**What this task involves:**
Give the number of lines in the records below that include "النزهة", and nothing more.

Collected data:
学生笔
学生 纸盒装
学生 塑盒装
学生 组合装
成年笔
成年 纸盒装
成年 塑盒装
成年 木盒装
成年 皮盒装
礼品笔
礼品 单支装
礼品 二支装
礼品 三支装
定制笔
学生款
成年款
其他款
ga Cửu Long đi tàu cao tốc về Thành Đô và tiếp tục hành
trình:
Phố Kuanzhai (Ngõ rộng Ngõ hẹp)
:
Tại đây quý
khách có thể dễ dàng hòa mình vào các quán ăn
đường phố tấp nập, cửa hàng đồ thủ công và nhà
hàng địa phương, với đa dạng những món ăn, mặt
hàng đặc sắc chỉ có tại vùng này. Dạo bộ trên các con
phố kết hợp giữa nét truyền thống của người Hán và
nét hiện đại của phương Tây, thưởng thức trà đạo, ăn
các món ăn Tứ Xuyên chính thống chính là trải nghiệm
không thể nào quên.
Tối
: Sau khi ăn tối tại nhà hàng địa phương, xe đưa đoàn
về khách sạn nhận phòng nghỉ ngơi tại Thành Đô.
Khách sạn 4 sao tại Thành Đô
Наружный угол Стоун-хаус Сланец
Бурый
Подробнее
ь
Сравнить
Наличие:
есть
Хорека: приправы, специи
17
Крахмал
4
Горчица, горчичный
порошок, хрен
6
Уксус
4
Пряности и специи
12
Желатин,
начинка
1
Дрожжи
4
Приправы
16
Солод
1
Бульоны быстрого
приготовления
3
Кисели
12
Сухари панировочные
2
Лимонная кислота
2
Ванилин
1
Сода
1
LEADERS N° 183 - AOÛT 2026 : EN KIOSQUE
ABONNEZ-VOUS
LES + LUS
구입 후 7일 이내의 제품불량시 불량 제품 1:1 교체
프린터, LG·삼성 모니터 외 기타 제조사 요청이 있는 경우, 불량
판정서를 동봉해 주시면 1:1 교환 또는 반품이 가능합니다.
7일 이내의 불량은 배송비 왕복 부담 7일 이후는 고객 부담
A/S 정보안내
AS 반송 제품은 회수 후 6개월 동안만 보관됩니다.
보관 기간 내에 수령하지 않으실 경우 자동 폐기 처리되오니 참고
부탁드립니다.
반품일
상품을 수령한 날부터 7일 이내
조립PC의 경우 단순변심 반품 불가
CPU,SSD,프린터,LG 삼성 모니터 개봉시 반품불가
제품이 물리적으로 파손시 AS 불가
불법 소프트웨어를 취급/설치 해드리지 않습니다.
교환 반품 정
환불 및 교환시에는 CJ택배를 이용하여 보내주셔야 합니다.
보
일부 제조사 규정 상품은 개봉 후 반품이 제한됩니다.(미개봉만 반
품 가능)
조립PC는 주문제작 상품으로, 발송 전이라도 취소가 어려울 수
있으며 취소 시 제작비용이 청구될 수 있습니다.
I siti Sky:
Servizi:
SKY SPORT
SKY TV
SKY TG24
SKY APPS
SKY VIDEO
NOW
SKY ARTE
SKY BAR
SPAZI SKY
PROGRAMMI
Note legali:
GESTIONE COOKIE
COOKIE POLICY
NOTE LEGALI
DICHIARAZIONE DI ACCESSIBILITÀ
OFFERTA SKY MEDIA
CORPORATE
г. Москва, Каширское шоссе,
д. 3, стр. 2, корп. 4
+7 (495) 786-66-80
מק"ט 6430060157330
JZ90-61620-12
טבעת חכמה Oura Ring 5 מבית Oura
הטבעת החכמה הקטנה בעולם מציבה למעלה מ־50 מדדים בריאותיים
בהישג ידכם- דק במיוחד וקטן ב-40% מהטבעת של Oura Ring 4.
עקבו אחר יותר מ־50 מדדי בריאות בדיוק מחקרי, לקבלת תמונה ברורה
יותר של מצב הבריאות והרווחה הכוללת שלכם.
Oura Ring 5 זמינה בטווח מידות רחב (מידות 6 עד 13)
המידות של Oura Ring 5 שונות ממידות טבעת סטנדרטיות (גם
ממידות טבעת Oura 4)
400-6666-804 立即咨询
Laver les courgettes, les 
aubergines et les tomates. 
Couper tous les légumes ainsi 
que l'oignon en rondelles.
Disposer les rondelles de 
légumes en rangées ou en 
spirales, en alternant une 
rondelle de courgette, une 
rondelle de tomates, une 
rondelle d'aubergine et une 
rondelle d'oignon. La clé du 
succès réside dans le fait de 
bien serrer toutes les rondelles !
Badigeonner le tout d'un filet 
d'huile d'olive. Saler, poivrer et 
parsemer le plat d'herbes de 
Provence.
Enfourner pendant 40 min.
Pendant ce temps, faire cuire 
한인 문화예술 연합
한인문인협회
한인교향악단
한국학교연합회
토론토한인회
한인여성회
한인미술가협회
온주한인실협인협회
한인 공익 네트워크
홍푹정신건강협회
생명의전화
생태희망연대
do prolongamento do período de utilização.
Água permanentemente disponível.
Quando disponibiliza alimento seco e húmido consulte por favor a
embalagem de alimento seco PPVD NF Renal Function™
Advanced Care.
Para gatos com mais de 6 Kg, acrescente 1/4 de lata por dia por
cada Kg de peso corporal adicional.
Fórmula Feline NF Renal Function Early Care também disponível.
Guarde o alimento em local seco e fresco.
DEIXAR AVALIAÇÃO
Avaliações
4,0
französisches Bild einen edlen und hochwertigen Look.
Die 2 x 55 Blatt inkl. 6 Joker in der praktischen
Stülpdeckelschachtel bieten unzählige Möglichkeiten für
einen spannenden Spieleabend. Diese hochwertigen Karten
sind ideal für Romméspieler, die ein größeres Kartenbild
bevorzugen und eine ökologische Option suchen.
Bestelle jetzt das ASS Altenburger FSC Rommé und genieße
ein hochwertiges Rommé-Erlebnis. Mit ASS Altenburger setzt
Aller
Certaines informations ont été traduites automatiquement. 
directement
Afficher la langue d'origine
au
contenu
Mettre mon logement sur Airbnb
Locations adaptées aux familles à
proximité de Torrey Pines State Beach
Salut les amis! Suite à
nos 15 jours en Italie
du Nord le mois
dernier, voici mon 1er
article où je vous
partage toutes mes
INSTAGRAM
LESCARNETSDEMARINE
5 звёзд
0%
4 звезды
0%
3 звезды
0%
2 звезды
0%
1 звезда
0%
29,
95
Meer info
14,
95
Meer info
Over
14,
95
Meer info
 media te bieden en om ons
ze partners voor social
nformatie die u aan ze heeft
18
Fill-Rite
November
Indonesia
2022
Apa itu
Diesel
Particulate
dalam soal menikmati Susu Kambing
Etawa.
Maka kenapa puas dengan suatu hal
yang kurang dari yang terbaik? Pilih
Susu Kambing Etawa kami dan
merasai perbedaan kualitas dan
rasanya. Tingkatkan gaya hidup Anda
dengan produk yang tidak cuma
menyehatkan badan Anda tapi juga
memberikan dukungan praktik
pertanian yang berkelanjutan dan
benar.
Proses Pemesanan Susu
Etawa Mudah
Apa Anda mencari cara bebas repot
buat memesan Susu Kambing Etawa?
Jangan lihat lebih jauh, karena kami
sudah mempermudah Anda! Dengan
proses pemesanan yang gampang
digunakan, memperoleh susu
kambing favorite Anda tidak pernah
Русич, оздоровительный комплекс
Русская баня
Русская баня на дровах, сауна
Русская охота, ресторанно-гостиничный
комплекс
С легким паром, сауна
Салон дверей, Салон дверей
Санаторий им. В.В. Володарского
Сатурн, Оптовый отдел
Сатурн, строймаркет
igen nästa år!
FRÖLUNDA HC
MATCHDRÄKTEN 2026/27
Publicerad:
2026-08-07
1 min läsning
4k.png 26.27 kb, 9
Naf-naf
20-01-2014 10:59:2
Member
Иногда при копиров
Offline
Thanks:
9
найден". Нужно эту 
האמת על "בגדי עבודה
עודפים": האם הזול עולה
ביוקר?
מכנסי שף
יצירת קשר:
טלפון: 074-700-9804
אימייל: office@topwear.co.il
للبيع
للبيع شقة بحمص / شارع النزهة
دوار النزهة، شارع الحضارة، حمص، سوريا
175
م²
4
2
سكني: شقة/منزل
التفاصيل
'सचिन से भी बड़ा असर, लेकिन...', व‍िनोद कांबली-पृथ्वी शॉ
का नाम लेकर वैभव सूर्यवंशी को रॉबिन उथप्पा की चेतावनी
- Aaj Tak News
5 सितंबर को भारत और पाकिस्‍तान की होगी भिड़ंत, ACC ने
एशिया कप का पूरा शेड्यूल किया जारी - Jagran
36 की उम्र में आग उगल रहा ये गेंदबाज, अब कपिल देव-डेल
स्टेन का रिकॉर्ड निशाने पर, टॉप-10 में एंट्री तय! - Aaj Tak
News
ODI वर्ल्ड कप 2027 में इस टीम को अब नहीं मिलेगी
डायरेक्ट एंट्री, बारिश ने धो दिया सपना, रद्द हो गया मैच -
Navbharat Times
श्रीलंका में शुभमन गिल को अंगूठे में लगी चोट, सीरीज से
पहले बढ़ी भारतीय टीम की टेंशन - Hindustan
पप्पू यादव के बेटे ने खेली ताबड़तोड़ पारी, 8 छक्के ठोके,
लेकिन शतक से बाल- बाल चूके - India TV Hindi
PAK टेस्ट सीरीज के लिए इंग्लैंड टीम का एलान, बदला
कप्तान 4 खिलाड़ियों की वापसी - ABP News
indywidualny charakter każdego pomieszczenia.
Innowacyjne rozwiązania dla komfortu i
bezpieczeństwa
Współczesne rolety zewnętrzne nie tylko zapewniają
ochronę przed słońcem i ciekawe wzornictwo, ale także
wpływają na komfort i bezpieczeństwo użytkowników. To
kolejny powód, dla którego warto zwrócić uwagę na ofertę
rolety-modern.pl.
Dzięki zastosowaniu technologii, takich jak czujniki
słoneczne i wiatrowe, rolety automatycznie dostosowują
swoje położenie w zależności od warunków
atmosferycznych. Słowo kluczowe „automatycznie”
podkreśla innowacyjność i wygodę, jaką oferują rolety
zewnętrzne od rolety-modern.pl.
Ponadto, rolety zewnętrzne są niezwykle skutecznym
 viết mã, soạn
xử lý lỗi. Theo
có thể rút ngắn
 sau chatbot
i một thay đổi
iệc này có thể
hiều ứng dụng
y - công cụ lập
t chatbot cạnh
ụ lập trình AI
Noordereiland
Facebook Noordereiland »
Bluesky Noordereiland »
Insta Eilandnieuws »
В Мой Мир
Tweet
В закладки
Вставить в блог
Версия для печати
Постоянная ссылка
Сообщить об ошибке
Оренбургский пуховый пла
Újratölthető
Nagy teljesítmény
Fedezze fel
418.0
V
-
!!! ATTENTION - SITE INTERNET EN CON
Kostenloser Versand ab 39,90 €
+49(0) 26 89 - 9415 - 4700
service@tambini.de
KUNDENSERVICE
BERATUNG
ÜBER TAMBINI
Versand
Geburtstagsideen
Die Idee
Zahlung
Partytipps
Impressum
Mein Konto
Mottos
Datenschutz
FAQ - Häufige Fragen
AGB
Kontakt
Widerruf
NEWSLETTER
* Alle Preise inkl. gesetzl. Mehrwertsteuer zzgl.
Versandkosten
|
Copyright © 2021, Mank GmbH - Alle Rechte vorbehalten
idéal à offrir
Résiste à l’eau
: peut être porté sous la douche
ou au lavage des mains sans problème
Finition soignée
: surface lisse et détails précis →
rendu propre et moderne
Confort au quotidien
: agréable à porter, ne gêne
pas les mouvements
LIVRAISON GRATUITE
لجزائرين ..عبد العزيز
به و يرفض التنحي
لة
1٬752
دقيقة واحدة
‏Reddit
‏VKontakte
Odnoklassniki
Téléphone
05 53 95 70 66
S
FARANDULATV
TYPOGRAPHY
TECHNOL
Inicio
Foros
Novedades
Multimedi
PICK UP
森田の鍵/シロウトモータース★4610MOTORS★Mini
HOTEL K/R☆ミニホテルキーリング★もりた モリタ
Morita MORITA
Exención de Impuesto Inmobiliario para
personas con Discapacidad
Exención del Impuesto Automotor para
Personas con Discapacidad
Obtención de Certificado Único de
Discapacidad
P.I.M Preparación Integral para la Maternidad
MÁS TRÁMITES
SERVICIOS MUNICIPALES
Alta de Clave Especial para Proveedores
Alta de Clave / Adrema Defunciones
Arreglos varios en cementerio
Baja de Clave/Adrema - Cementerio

**Solution to this problem:**
2